In Folha, Viana explains the 'infinity of infinities'.
First known use of the infinity symbol, by John Wallis – Wikimedia Commons
Reproduction of Marcelo Viana's column in Folha de São Paulo.
The philosopher Aristotle (384–322 BC) was the first to formulate the distinction between potential infinity and actual infinity. Potential infinity refers to a process that can continue indefinitely, such as the act of counting: 1, 2, 3, … Actual infinity, on the other hand, would be a complete, realized infinity. Aristotle summarily rejected this idea: "Infinity exists in potential, but not in actuality. For it is impossible for infinity to exist in actuality."
In 1656, the Englishman John Wallis published "Arithmetica Infinitorum" (Arithmetic of Infinite Things), a fundamental book in the history of calculus. In it, he used the symbol ∞ to represent infinite quantities. Wallis did not say where he got his inspiration for choosing this symbol, and this became the subject of more or less esoteric (and not very relevant) theories.

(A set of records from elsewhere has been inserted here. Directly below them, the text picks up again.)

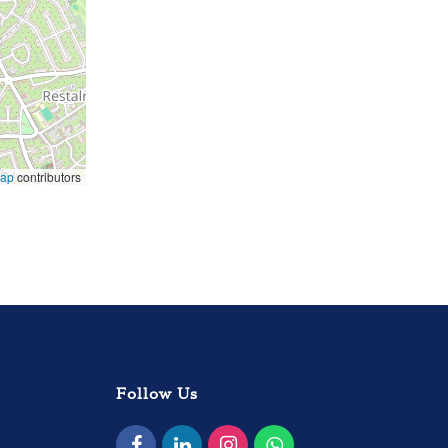
Map
contributors
Follow Us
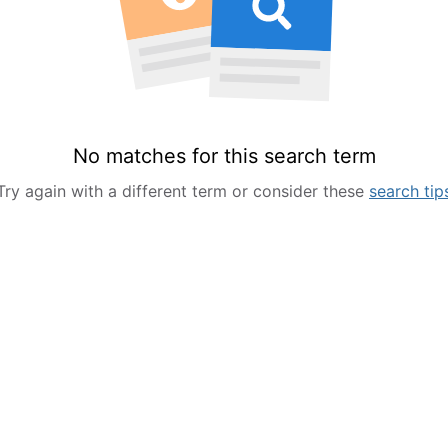
No matches for this search term
Try again with a different term or consider these
search tip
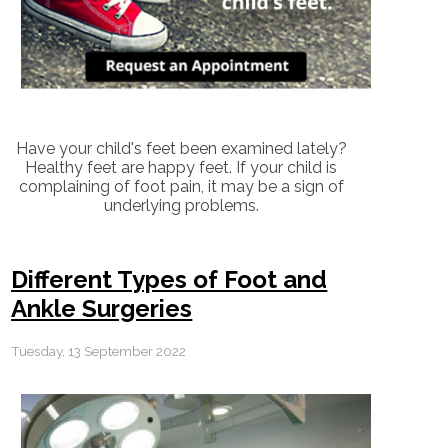
Have your child's feet been examined lately?
Healthy feet are happy feet. If your child is
complaining of foot pain, it may be a sign of
underlying problems.
Different Types of Foot and
Ankle Surgeries
Tuesday, 13 September 2022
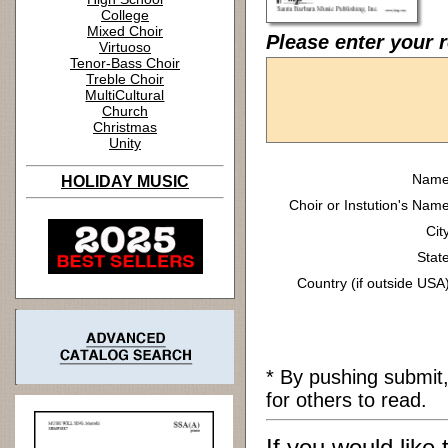
College
Mixed Choir
Please enter your r
Virtuoso
Tenor-Bass Choir
Treble Choir
MultiCultural
Church
Christmas
Unity
Name
HOLIDAY MUSIC
Choir or Instution's Name
Cit
State
Country (if outside USA)
* By pushing submit
for others to read.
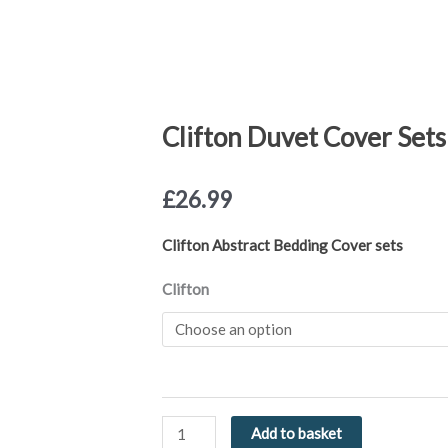
Clifton Duvet Cover Sets
£
26.99
Clifton Abstract Bedding Cover sets
Clifton
Clifton
Duvet
Cover
Sets
Green
or
Blue
Add to basket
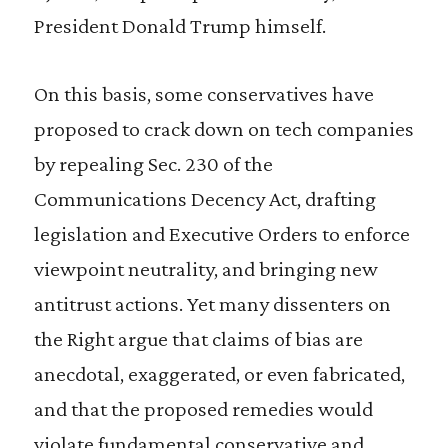
President Donald Trump himself.
On this basis, some conservatives have
proposed to crack down on tech companies
by repealing Sec. 230 of the
Communications Decency Act, drafting
legislation and Executive Orders to enforce
viewpoint neutrality, and bringing new
antitrust actions. Yet many dissenters on
the Right argue that claims of bias are
anecdotal, exaggerated, or even fabricated,
and that the proposed remedies would
violate fundamental conservative and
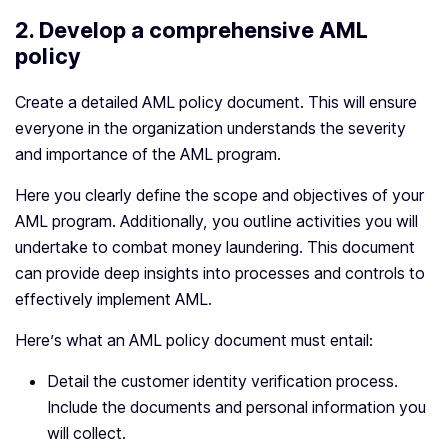
2.
Develop a comprehensive AML
policy
Create a detailed AML policy document. This will ensure
everyone in the organization understands the severity
and importance of the AML program.
Here you clearly define the scope and objectives of your
AML program. Additionally, you outline activities you will
undertake to combat money laundering. This document
can provide deep insights into processes and controls to
effectively implement AML.
Here’s what an AML policy document must entail:
Detail the customer identity verification process.
Include the documents and personal information you
will collect.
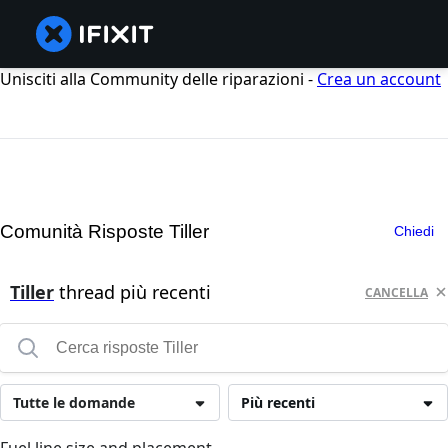
Unisciti alla Community delle riparazioni -
Crea un account
Comunità Risposte Tiller
Chiedi
Tiller
thread più recenti
CANCELLA
Tutte le domande
Più recenti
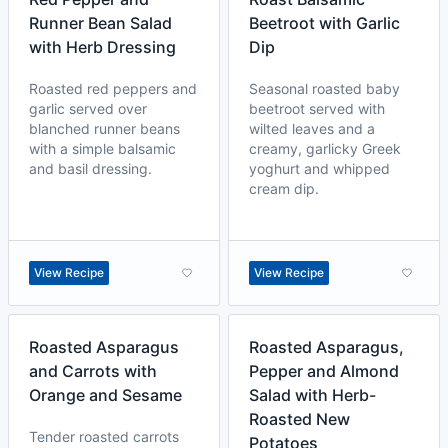
Runner Bean Salad
Beetroot with Garlic
with Herb Dressing
Dip
Roasted red peppers and
Seasonal roasted baby
garlic served over
beetroot served with
blanched runner beans
wilted leaves and a
with a simple balsamic
creamy, garlicky Greek
and basil dressing.
yoghurt and whipped
cream dip.
View Recipe
View Recipe
Roasted Asparagus
Roasted Asparagus,
and Carrots with
Pepper and Almond
Orange and Sesame
Salad with Herb-
Roasted New
Tender roasted carrots
Potatoes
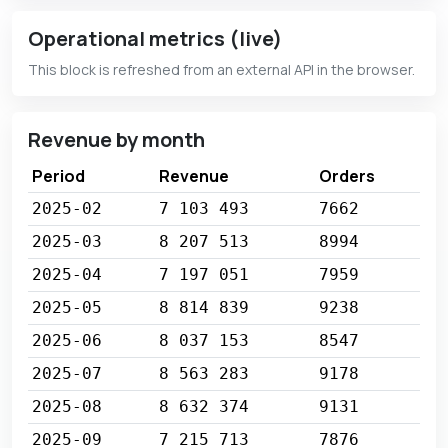
Operational metrics (live)
This block is refreshed from an external API in the browser.
Revenue by month
Period
Revenue
Orders
2025-02
7 103 493
7662
2025-03
8 207 513
8994
2025-04
7 197 051
7959
2025-05
8 814 839
9238
2025-06
8 037 153
8547
2025-07
8 563 283
9178
2025-08
8 632 374
9131
2025-09
7 215 713
7876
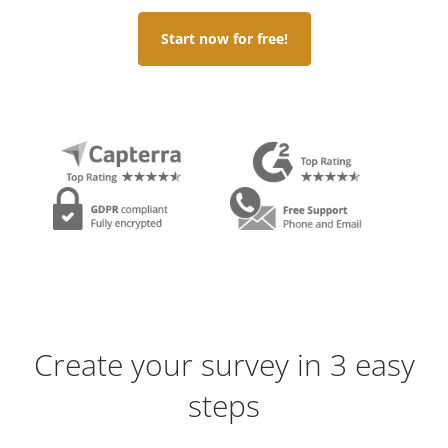
Start now for free!
Create your survey in 3 easy
steps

It is far more important to understand what infinity is. Sometimes it is treated as a number (as when we write that ∞ + ∞ = ∞), but this is not really correct: ∞ – ∞ makes no sense, for example. And the theory that Georg Cantor (1845–1918) developed two centuries later showed that the situation is much more subtle than previously thought, because there is not a single infinity, there is an infinity of them!
Cantor dared to challenge Aristotle's thinking and treat infinity as an actual object. He started from the age-old idea that two sets have the same cardinality (number of elements) if we can put their elements in one-to-one correspondence. And he discovered that some infinite sets have more elements than others!

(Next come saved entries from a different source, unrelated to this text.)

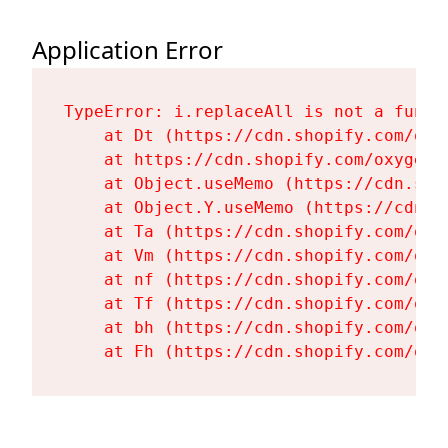
Application Error
TypeError: i.replaceAll is not a functi
    at Dt (https://cdn.shopify.com/oxy
    at https://cdn.shopify.com/oxygen-
    at Object.useMemo (https://cdn.sho
    at Object.Y.useMemo (https://cdn.s
    at Ta (https://cdn.shopify.com/oxy
    at Vm (https://cdn.shopify.com/oxy
    at nf (https://cdn.shopify.com/oxy
    at Tf (https://cdn.shopify.com/oxy
    at bh (https://cdn.shopify.com/oxy
    at Fh (https://cdn.shopify.com/oxy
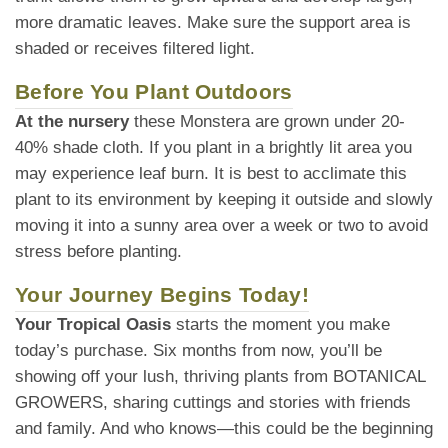
more dramatic leaves. Make sure the support area is
shaded or receives filtered light.
Before You Plant Outdoors
At the nursery
these Monstera are grown under 20-
40% shade cloth. If you plant in a brightly lit area you
may experience leaf burn. It is best to acclimate this
plant to its environment by keeping it outside and slowly
moving it into a sunny area over a week or two to avoid
stress before planting.
Your Journey Begins Today!
Your Tropical Oasis
starts the moment you make
today’s purchase. Six months from now, you’ll be
showing off your lush, thriving plants from BOTANICAL
GROWERS, sharing cuttings and stories with friends
and family. And who knows—this could be the beginning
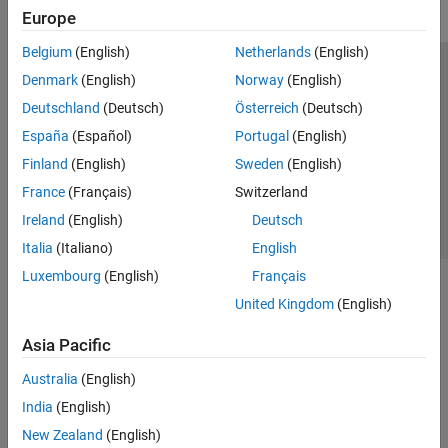
Europe
Belgium
(English)
Netherlands
(English)
Trust Center
Trademarks
Privacy Policy
Preventing Piracy
Denmark
(English)
Norway
(English)
Application Status
Contact Us
Deutschland
(Deutsch)
Österreich
(Deutsch)
© 1994-2026 The MathWorks, Inc.
España
(Español)
Portugal
(English)
Finland
(English)
Sweden
(English)
Select a Web S
Benelux
France
(Français)
Switzerland
Ireland
(English)
Deutsch
Italia
(Italiano)
English
Luxembourg
(English)
Français
United Kingdom
(English)
Asia Pacific
Australia
(English)
India
(English)
New Zealand
(English)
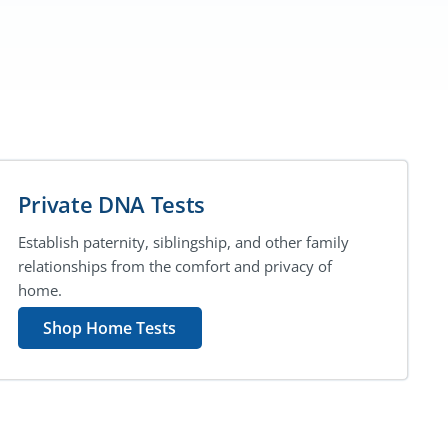
Private DNA Tests
Establish paternity, siblingship, and other family
relationships from the comfort and privacy of
home.
Shop Home Tests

Suppose there were as many real numbers as there are natural numbers. Then, the real numbers could all be listed in sequence: x₁ , x₂ , x₃ , … Consider x = 0 , b₁b₂b₃ … where b₁ is different from the first decimal digit of x₁ , b₂ is different from the first decimal digit of x₂ , etc. Then x is not in the list, which is absurd because we assumed it contains all the real numbers. This proves that such a list cannot exist.
Cantor called the cardinal number of the set of natural numbers "countable" and the cardinal number of the set of real numbers "continuous." He showed that the countable number is the smallest of all infinite cardinal numbers and, having proven that the continuous number is larger than the countable number, in the way I have described, he went on to exhibit many other cardinal numbers (an infinite hierarchy!) all distinct from and larger than the continuous number.
To complete his theory, he needed to show that the continuum is the second largest of the infinites; in other words, that there is no set with more elements than the natural numbers but fewer than the real numbers. He tried to prove this assertion, which he called the Continuum Hypothesis, for years. Without success.
More than half a century later, Kurt Gödel and Paul Cohen (1934–2007) showed that the Continuum Hypothesis is neither true nor false: it cannot be proven, but it also cannot be excluded ("disproved") from the axioms of mathematics . For this achievement, Cohen won the Fields Medal in 1966.